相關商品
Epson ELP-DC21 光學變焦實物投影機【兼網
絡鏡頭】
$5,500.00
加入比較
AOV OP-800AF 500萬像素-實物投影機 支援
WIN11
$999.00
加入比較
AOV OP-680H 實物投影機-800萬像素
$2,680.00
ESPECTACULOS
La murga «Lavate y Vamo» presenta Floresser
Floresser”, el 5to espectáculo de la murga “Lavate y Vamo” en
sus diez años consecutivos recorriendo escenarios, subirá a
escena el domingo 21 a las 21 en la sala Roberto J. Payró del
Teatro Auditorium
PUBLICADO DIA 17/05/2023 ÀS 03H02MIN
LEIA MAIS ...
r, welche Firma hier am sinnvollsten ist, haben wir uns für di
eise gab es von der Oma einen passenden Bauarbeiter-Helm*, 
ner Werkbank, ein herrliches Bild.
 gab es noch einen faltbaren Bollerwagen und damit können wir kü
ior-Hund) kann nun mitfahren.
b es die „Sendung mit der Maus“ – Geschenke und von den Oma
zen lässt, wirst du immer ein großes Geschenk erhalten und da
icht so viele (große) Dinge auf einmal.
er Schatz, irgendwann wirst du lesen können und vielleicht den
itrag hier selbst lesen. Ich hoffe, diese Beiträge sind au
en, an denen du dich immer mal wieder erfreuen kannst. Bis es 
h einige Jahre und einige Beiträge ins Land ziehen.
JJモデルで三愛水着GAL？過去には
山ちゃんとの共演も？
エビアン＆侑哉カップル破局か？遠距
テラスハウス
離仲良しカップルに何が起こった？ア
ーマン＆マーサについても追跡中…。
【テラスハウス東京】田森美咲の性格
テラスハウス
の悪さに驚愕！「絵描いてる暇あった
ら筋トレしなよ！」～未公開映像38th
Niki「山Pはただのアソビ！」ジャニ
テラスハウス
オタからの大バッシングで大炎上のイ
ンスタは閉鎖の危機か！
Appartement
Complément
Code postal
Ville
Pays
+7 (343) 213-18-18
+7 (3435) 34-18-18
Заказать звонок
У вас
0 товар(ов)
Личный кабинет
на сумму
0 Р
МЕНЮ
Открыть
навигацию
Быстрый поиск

TASK DETAILS: Could you repeat every record word for word?

RESPONSE TO THE EXERCISE:
相關商品
Epson ELP-DC21 光學變焦實物投影機【兼網
絡鏡頭】
$5,500.00
加入比較
AOV OP-800AF 500萬像素-實物投影機 支援
WIN11
$999.00
加入比較
AOV OP-680H 實物投影機-800萬像素
$2,680.00
ESPECTACULOS
La murga «Lavate y Vamo» presenta Floresser
Floresser”, el 5to espectáculo de la murga “Lavate y Vamo” en
sus diez años consecutivos recorriendo escenarios, subirá a
escena el domingo 21 a las 21 en la sala Roberto J. Payró del
Teatro Auditorium
PUBLICADO DIA 17/05/2023 ÀS 03H02MIN
LEIA MAIS ...
r, welche Firma hier am sinnvollsten ist, haben wir uns für di
eise gab es von der Oma einen passenden Bauarbeiter-Helm*, 
ner Werkbank, ein herrliches Bild.
 gab es noch einen faltbaren Bollerwagen und damit können wir kü
ior-Hund) kann nun mitfahren.
b es die „Sendung mit der Maus“ – Geschenke und von den Oma
zen lässt, wirst du immer ein großes Geschenk erhalten und da
icht so viele (große) Dinge auf einmal.
er Schatz, irgendwann wirst du lesen können und vielleicht den
itrag hier selbst lesen. Ich hoffe, diese Beiträge sind au
en, an denen du dich immer mal wieder erfreuen kannst. Bis es 
h einige Jahre und einige Beiträge ins Land ziehen.
JJモデルで三愛水着GAL？過去には
山ちゃんとの共演も？
エビアン＆侑哉カップル破局か？遠距
テラスハウス
離仲良しカップルに何が起こった？ア
ーマン＆マーサについても追跡中…。
【テラスハウス東京】田森美咲の性格
テラスハウス
の悪さに驚愕！「絵描いてる暇あった
ら筋トレしなよ！」～未公開映像38th
Niki「山Pはただのアソビ！」ジャニ
テラスハウス
オタからの大バッシングで大炎上のイ
ンスタは閉鎖の危機か！
Appartement
Complément
Code postal
Ville
Pays
+7 (343) 213-18-18
+7 (3435) 34-18-18
Заказать звонок
У вас
0 товар(ов)
Личный кабинет
на сумму
0 Р
МЕНЮ
Открыть
навигацию
Быстрый поиск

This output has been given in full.